Neulich hat mir jemand berichtet, dass er sich gerade danach fühlt "fast aufzugeben". Mein erster Impuls dazu war die Haltung "Nein, bitte gib nicht auf." Doch als ich weiter in dieses "Aufgeben" hineingespürt habe, habe ich da auch etwas sehr Liebevolles wahrgenommen, was ich selbst auch gut kenne. Ich glaube, es gibt Punkte, da sind wir eingeladen standhaft zu bleiben. Und dann gibt es da auch Bereiche, die in dieser Zeit eingeladen werden weicher zu werden und eine alte, harte Haltung zum Leben abzustreifen. Ich glaube es ist gut zu unterscheiden, wo aufgeben liebevoll sein kann und wo es eher unsere Standhaftigkeit braucht. Lass uns das gerne ein bisschen erkunden...
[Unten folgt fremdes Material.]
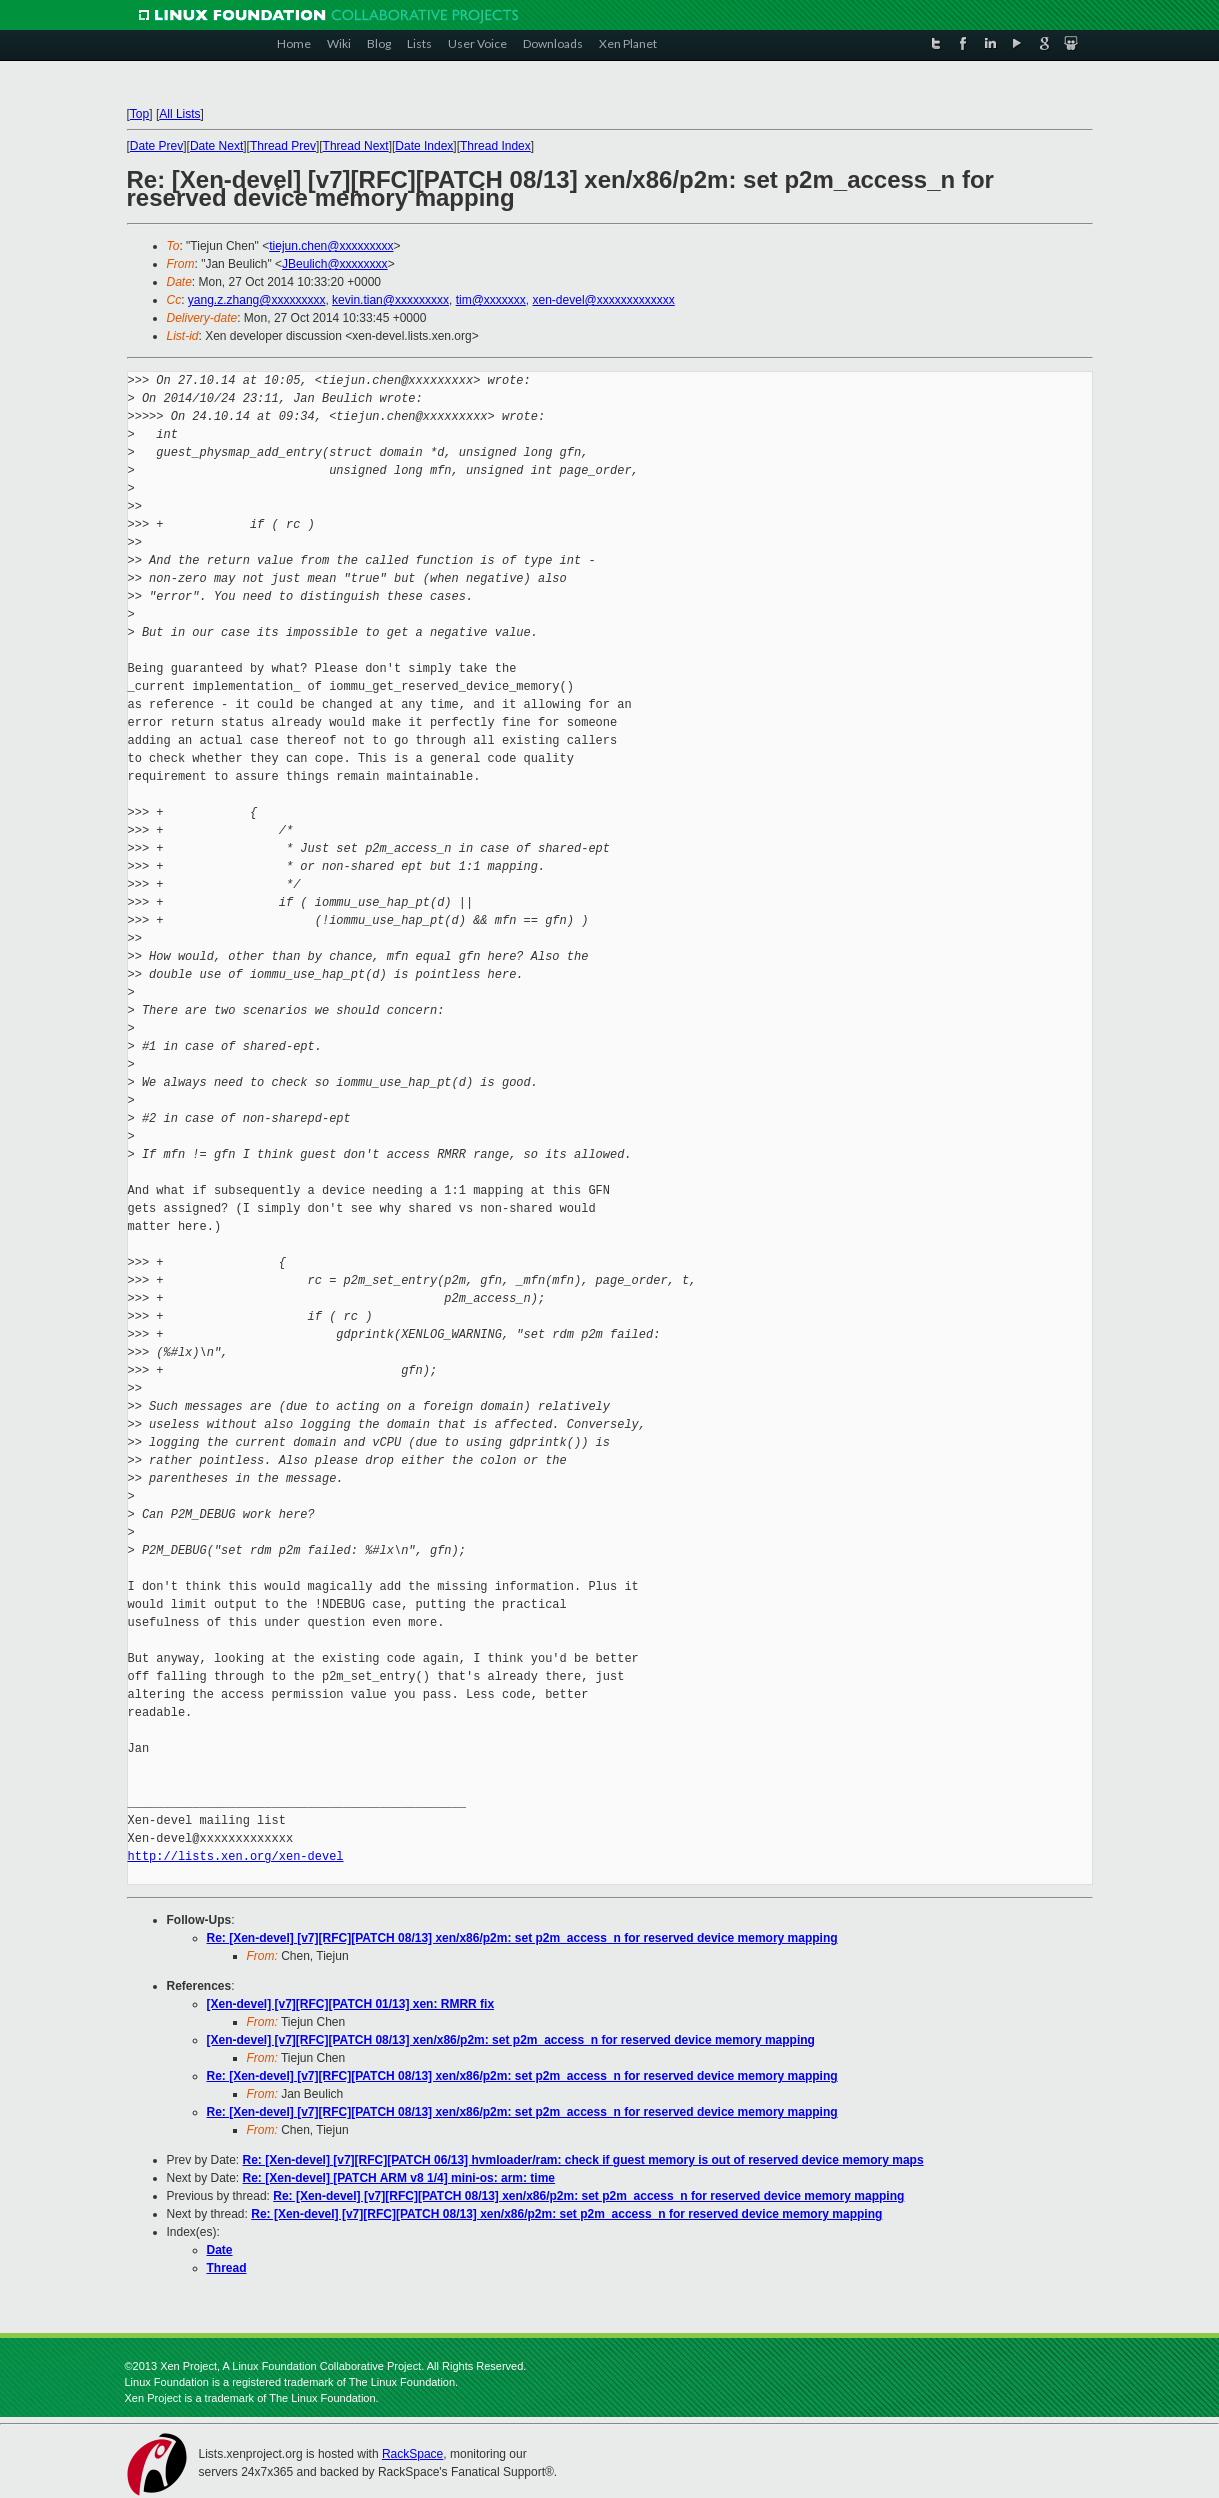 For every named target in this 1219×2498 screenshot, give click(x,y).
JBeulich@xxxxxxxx (335, 264)
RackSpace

Beharrlich am Ball bleiben
Kennst du Bereiche in deinem Leben, in denen du standhaft immer weiter einem liebevollen Weg folgst? Über Stock und Stein, bei Regen und bei Sonnenschein? Vielleicht ist es der Weg mit deiner
Bestimmung, der dich immer wieder einlädt den nächsten kleinen Schritt zu gehen, egal ob im Inneren oder Außen. Oder vielleicht ist es deine Standhaftigkeit in einer Beziehung, zu deinem Partner,
zu dem du durch Höhen und Tiefen stehst oder auch dein Kind, dem du in seiner Entwicklung treu zur Seite stehst. Vielleicht ist es dein Garten, in dem du immer wieder schaust, was er braucht,
damit sich alles schön entwickeln kann.
Ich glaube es ist total wichtig, dass es Bereiche, Werte und Projekte gibt, in denen wir treu unseren Weg gehen, so wie er uns gezeigt wird und uns nicht davon abbringen lassen. Da ist eine
Klarheit und eine liebevolle Entschiedenheit in uns, für das Gute einzutreten und das fühlt sich für mich sehr gesund und von liebevoller Kraft getragen an. Ich glaube, wenn wir auf diese Weise
standhaft unseren Weg gehen, bekommen wir auch immer Hilfe zur Seite gestellt, auch wenn es trotzdem manchmal nicht leicht oder angenehm ist oder sich alles so entwickelt, wie wir uns das
wünschen würden. Es lohnt sich da am Ball zu bleiben, sich nicht von igrendwelchen nebulösen Stimmen beirren oder abbringen zu lassen. In diesen Bereichen ist es toll, wenn wir uns nicht
entmuigen lassen und nicht aufgeben, auch wenn es einmal schwer ist. Wenn wir treu am Ball bleiben, findet sich da immer wieder ein Weg und etwas einmalig Schönes entsteht und wächst dabei.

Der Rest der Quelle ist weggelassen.